Task objective |
A complete, exact retyping of the data below is required.

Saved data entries
+++

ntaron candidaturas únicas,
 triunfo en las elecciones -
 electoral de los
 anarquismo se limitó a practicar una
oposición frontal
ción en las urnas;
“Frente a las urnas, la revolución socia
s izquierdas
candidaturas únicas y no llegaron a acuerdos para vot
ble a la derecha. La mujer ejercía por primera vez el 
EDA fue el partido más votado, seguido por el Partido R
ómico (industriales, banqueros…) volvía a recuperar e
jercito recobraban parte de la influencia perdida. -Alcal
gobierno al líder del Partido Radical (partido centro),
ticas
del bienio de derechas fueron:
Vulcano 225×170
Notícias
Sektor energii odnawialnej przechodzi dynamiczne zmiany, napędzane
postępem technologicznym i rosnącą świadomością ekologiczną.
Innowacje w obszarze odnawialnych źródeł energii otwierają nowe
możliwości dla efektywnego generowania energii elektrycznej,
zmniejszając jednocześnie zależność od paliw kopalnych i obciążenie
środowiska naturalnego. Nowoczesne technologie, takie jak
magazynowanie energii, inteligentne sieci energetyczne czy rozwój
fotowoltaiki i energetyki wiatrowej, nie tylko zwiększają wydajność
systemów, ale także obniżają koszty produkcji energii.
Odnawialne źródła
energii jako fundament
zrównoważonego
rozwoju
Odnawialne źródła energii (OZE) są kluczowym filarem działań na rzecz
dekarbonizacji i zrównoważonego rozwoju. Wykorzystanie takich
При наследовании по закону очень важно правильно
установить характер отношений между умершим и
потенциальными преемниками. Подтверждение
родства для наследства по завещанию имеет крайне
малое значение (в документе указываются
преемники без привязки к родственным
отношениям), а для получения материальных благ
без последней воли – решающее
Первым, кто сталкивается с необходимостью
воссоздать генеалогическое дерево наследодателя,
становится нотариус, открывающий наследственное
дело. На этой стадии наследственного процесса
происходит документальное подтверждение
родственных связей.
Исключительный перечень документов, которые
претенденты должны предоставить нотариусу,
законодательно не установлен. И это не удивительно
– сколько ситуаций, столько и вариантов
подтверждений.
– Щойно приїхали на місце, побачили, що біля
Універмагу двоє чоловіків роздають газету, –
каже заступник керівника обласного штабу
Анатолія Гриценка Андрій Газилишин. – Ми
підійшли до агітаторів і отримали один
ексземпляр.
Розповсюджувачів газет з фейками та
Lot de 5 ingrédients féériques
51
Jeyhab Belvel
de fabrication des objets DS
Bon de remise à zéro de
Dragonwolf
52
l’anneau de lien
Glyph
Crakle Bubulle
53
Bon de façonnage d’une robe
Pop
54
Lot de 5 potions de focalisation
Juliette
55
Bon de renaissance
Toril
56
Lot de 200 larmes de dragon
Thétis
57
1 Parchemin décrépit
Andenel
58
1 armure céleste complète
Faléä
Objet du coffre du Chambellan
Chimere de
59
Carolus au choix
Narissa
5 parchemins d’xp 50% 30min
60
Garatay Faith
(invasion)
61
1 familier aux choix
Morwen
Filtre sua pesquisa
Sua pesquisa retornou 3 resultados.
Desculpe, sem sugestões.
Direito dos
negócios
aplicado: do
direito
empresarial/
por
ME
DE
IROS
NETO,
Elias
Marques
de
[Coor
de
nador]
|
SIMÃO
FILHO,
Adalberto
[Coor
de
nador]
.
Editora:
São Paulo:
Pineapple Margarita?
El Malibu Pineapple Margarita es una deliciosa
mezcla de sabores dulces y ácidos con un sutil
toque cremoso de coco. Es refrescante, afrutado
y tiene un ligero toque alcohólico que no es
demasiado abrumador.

+++

Result for this task |
ntaron candidaturas únicas,
 triunfo en las elecciones -
 electoral de los
 anarquismo se limitó a practicar una
oposición frontal
ción en las urnas;
“Frente a las urnas, la revolución socia
s izquierdas
candidaturas únicas y no llegaron a acuerdos para vot
ble a la derecha. La mujer ejercía por primera vez el 
EDA fue el partido más votado, seguido por el Partido R
ómico (industriales, banqueros…) volvía a recuperar e
jercito recobraban parte de la influencia perdida. -Alcal
gobierno al líder del Partido Radical (partido centro),
ticas
del bienio de derechas fueron:
Vulcano 225×170
Notícias
Sektor energii odnawialnej przechodzi dynamiczne zmiany, napędzane
postępem technologicznym i rosnącą świadomością ekologiczną.
Innowacje w obszarze odnawialnych źródeł energii otwierają nowe
możliwości dla efektywnego generowania energii elektrycznej,
zmniejszając jednocześnie zależność od paliw kopalnych i obciążenie
środowiska naturalnego. Nowoczesne technologie, takie jak
magazynowanie energii, inteligentne sieci energetyczne czy rozwój
fotowoltaiki i energetyki wiatrowej, nie tylko zwiększają wydajność
systemów, ale także obniżają koszty produkcji energii.
Odnawialne źródła
energii jako fundament
zrównoważonego
rozwoju
Odnawialne źródła energii (OZE) są kluczowym filarem działań na rzecz
dekarbonizacji i zrównoważonego rozwoju. Wykorzystanie takich
При наследовании по закону очень важно правильно
установить характер отношений между умершим и
потенциальными преемниками. Подтверждение
родства для наследства по завещанию имеет крайне
малое значение (в документе указываются
преемники без привязки к родственным
отношениям), а для получения материальных благ
без последней воли – решающее
Первым, кто сталкивается с необходимостью
воссоздать генеалогическое дерево наследодателя,
становится нотариус, открывающий наследственное
дело. На этой стадии наследственного процесса
происходит документальное подтверждение
родственных связей.
Исключительный перечень документов, которые
претенденты должны предоставить нотариусу,
законодательно не установлен. И это не удивительно
– сколько ситуаций, столько и вариантов
подтверждений.
– Щойно приїхали на місце, побачили, що біля
Універмагу двоє чоловіків роздають газету, –
каже заступник керівника обласного штабу
Анатолія Гриценка Андрій Газилишин. – Ми
підійшли до агітаторів і отримали один
ексземпляр.
Розповсюджувачів газет з фейками та
Lot de 5 ingrédients féériques
51
Jeyhab Belvel
de fabrication des objets DS
Bon de remise à zéro de
Dragonwolf
52
l’anneau de lien
Glyph
Crakle Bubulle
53
Bon de façonnage d’une robe
Pop
54
Lot de 5 potions de focalisation
Juliette
55
Bon de renaissance
Toril
56
Lot de 200 larmes de dragon
Thétis
57
1 Parchemin décrépit
Andenel
58
1 armure céleste complète
Faléä
Objet du coffre du Chambellan
Chimere de
59
Carolus au choix
Narissa
5 parchemins d’xp 50% 30min
60
Garatay Faith
(invasion)
61
1 familier aux choix
Morwen
Filtre sua pesquisa
Sua pesquisa retornou 3 resultados.
Desculpe, sem sugestões.
Direito dos
negócios
aplicado: do
direito
empresarial/
por
ME
DE
IROS
NETO,
Elias
Marques
de
[Coor
de
nador]
|
SIMÃO
FILHO,
Adalberto
[Coor
de
nador]
.
Editora:
São Paulo:
Pineapple Margarita?
El Malibu Pineapple Margarita es una deliciosa
mezcla de sabores dulces y ácidos con un sutil
toque cremoso de coco. Es refrescante, afrutado
y tiene un ligero toque alcohólico que no es
demasiado abrumador.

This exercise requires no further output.